X-rays capture electron 'dance'
(Phys.org)—The way electrons move within and between molecules, transferring energy as they go, plays an important role in many chemical and biological processes, such as the conversion of sunlight to energy in photosynthesis and solar cells. But the fastest steps in this energy transfer have eluded detection.
In a paper published this month in The Journal of Physical Chemistry A, researchers have demonstrated that they can manipulate and study these ultrafast energy transfers with SLAC's X-ray laser, the Linac Coherent Light Source.
Surprisingly, researchers discovered that the electron movements they observed don't fit current models very well – possibly a sign of a previously unknown step in this electron-transfer process, said Marco Cammarata of the University of Rennes, France, who was a key researcher in the experiments.
"If this is the case, it would be a very important result to understand," Cammarata said, and could lead to revisions in existing theories and models. The results produced "more interesting data than expected," he said, given that the iron-containing compound used in the experiments had been so extensively studied.
In the LCLS experiment, researchers hit a stream of liquid containing a dissolved iron compound with quick pulses of optical laser light. This excited the molecules in the compound, rearranging their electrons and changing their magnetic properties.
A few quadrillionths of a second later they hit the same sample with ultrashort pulses from the LCLS's X-ray laser beam to record those changes.
The way X-rays of various wavelengths are absorbed by a sample can be used to understand its electronic properties and molecular geometries. This technique, called X-ray absorption spectroscopy, has been extensively used at synchrotron light sources. But this was the first time it has been successfully demonstrated using the LCLS X-ray laser.

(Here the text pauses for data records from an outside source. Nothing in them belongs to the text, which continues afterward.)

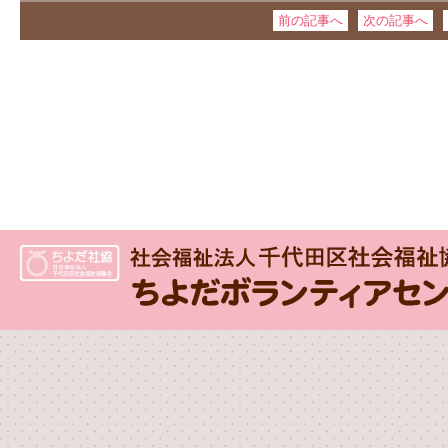
前の記事へ
次の記事へ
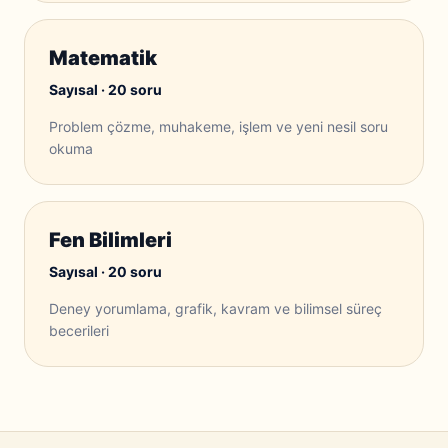
Matematik
Sayısal · 20 soru
Problem çözme, muhakeme, işlem ve yeni nesil soru
okuma
Fen Bilimleri
Sayısal · 20 soru
Deney yorumlama, grafik, kavram ve bilimsel süreç
becerileri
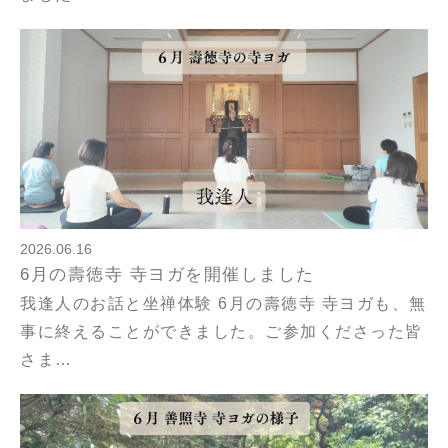
2026.06.16
6月の壽徳寺 寺ヨガを開催しました
我逢人のお話と坐禅体験 6月の壽徳寺 寺ヨガも、無
事に終えることができました。ご参加くださった皆
さま…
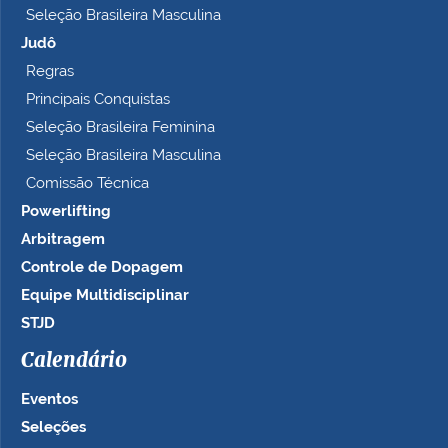
Seleção Brasileira Masculina
Judô
Regras
Principais Conquistas
Seleção Brasileira Feminina
Seleção Brasileira Masculina
Comissão Técnica
Powerlifting
Arbitragem
Controle de Dopagem
Equipe Multidisciplinar
STJD
Calendário
Eventos
Seleções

The experiments were conducted in 2010, and the technique has since found use in several LCLS experiments.
By varying the time between the two laser pulses and the wavelength of the X-ray pulse, the researchers were able to see how the first pulse changed the electronic and structural properties of the sample.
With its intense, ultrabright X-ray pulses, the LCLS collects data on processes that occur a thousand times faster than can be studied using even the most advanced synchrotrons, Cammarata said, providing a new window into this ultrafast realm.
The results at LCLS suggest a formerly unknown stage in the energy transfer process, as the sample compound transitioned from its original, stable state to a new, mostly stable or "metastable" state.
Cammarata said he has been working with collaborators at LCLS and at the FLASH X-ray laser at Germany's DESY lab to improve the synchronization of the visible and X-ray lasers used in these experiments. They are also refining the system that delivers the stream of dissolved samples into the path of the lasers.
Such enhancements could for the first time allow researchers to identify the earliest light-triggered changes in gaseous, liquid and solid specimens.
"New experimental data are needed to develop theoretical models to explain the processes we observe," Cammarata said, noting that follow-up research is continuing.
Henrik Lemke, an LCLS instrument scientist and lead author of the paper, said additional improvements in X-ray laser performance and instrumentation may reveal processes that occur on an even shorter time scale. X-ray lasers "open the field" for studying the interplay between magnetic and electronic charge states observed using other X-ray sources, he said. This information may help scientists understand and tailor the function of many chemical, biological and technological processes.
The experiments were carried out with the X-ray Pump Probe instrument at the LCLS. It uses ultrashort laser pulses to "pump" or excite a reaction in a sample, followed by X-ray laser pulses that "probe" and resolve the resulting changes in the sample.